Using the material below, return exactly the lines between the one holding "Observations From the" and the one holding "Coach, I’ve Got a Question! – February", inclusive, and no others.

__DATA EXTRACTS__:
********************

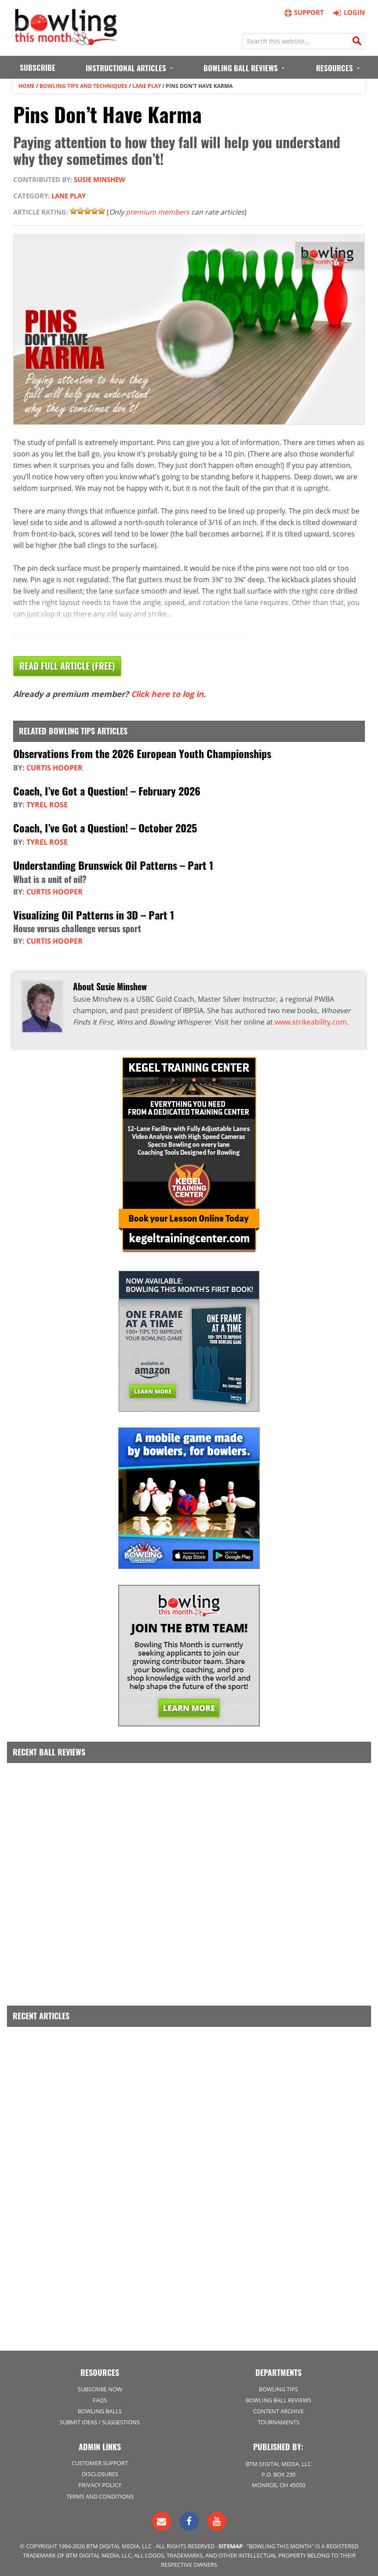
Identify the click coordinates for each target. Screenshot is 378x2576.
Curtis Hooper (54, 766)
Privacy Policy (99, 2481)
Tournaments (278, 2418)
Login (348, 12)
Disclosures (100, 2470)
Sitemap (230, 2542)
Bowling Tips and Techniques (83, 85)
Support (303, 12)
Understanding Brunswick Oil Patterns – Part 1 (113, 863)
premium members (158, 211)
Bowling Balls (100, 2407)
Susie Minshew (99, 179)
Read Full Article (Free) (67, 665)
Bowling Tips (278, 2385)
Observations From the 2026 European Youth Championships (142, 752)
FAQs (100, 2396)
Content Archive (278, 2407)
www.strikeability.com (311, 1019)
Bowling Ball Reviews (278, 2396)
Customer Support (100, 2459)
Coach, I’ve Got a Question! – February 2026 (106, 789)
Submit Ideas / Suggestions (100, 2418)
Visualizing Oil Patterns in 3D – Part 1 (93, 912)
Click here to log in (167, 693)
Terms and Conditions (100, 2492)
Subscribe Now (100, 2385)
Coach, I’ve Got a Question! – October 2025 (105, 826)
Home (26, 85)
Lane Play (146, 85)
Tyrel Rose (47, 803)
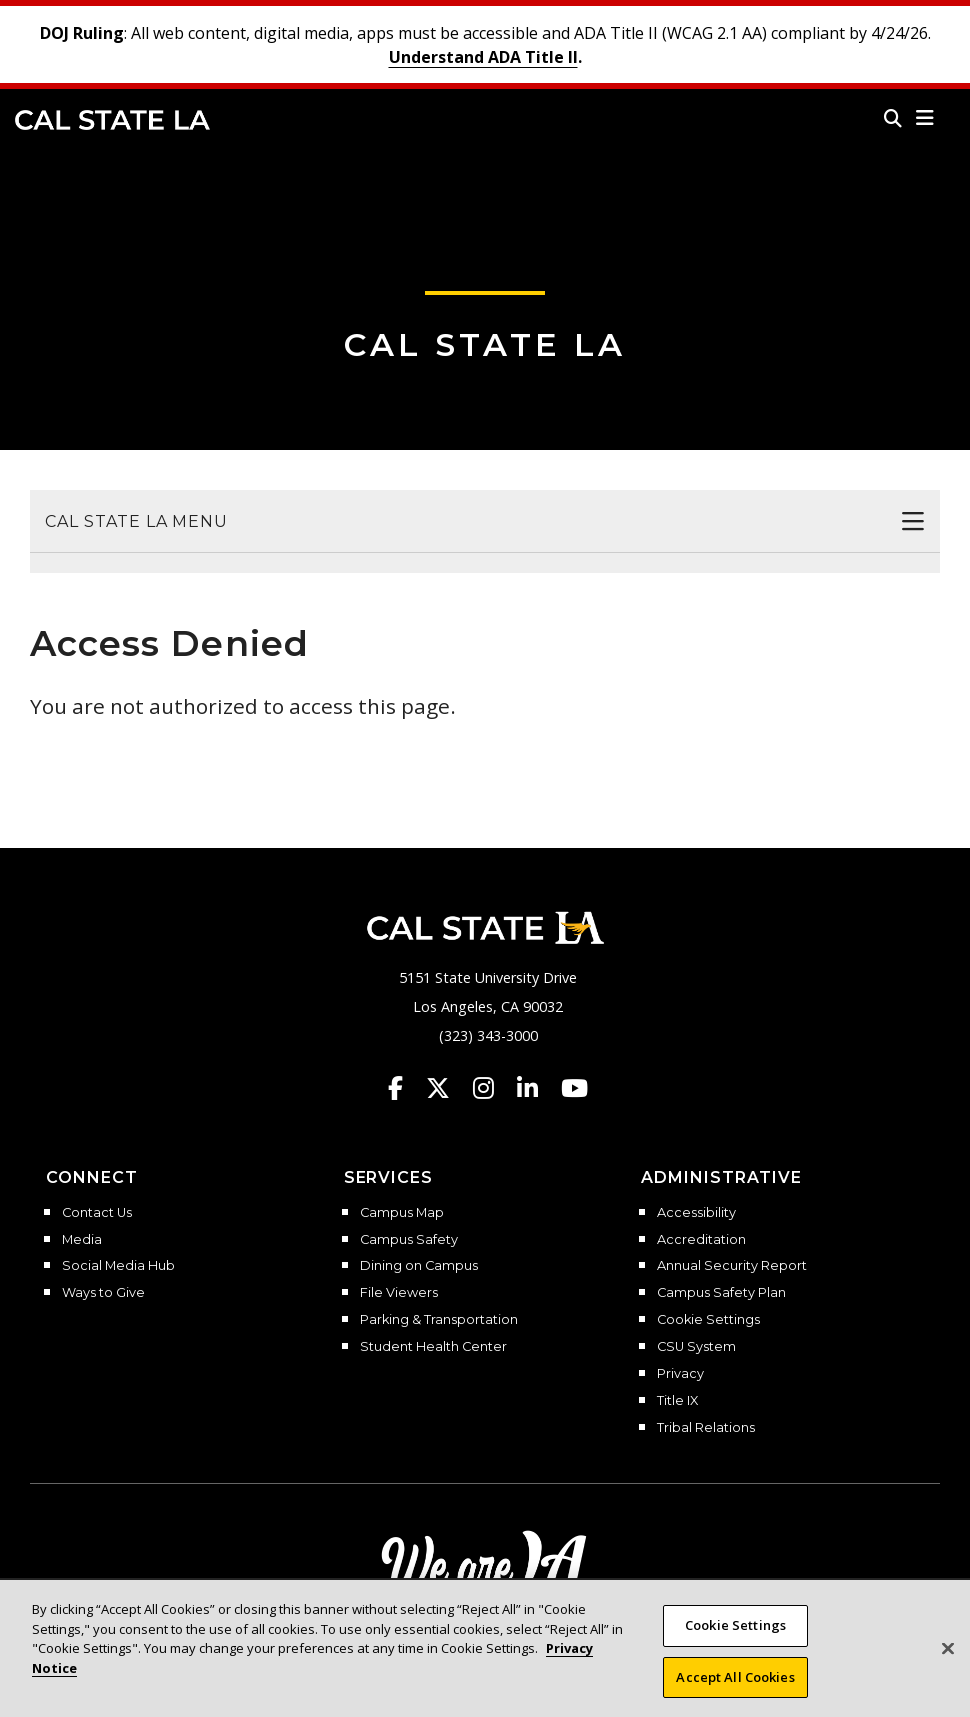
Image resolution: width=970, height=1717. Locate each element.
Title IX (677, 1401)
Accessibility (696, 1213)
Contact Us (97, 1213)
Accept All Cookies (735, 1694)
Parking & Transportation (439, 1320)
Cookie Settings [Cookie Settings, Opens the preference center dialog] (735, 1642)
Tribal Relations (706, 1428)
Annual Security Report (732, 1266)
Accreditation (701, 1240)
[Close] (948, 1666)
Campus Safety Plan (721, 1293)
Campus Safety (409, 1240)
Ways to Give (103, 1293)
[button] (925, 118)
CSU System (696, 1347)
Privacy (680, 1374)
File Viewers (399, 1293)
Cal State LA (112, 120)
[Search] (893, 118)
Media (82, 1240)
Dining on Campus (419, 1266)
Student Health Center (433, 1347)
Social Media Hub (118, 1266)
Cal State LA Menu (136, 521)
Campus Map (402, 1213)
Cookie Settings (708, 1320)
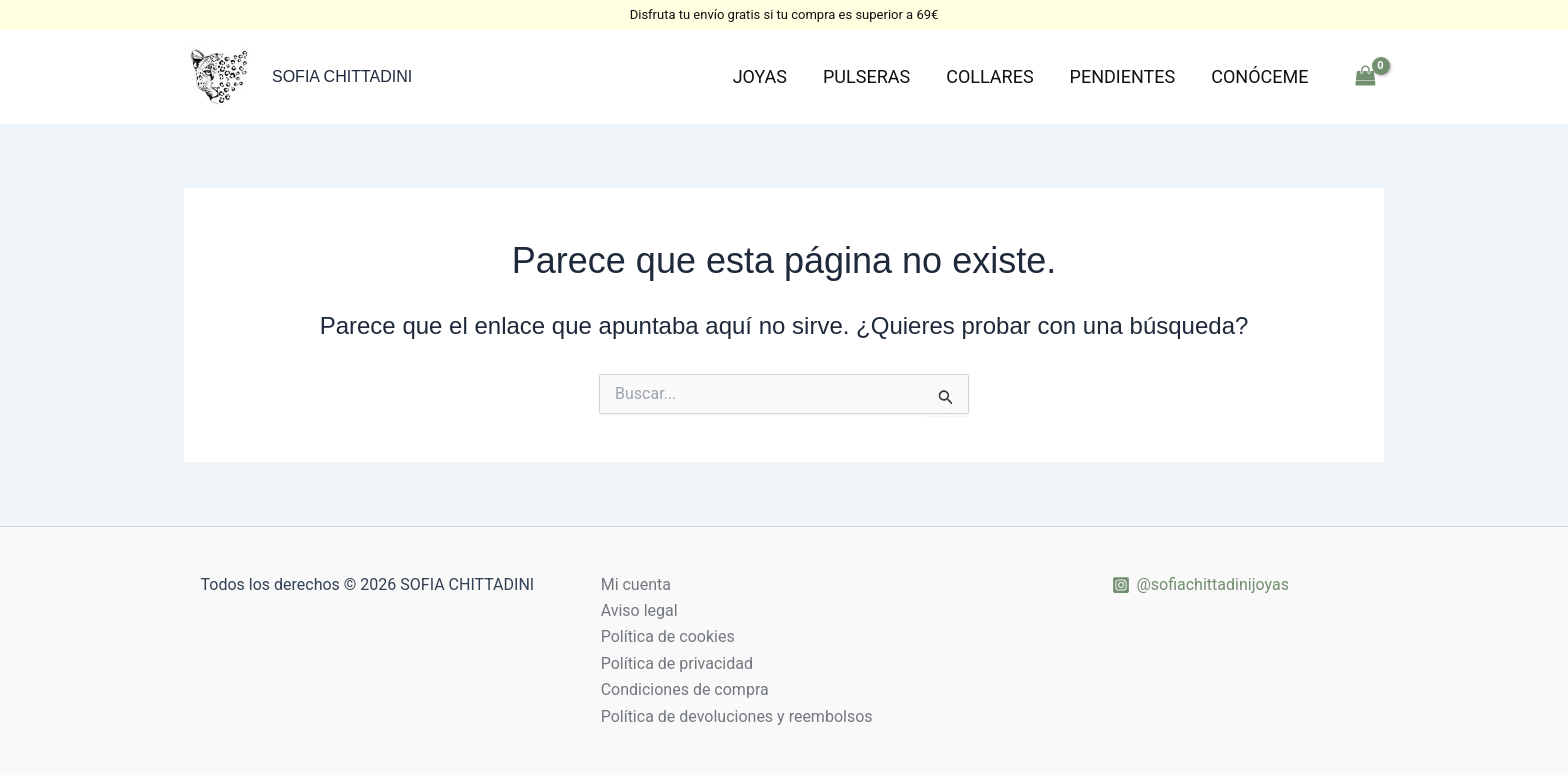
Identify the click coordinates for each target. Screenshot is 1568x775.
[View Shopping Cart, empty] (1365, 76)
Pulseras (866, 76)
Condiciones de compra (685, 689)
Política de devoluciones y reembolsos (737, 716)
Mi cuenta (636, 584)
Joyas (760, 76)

********************

__OUTPUT FOR THIS TASK__:
Observations From the 2026 European Youth Championships (142, 752)
FAQs (100, 2396)
Content Archive (278, 2407)
www.strikeability.com (311, 1019)
Bowling Ball Reviews (278, 2396)
Customer Support (100, 2459)
Coach, I’ve Got a Question! – February 2026 (106, 789)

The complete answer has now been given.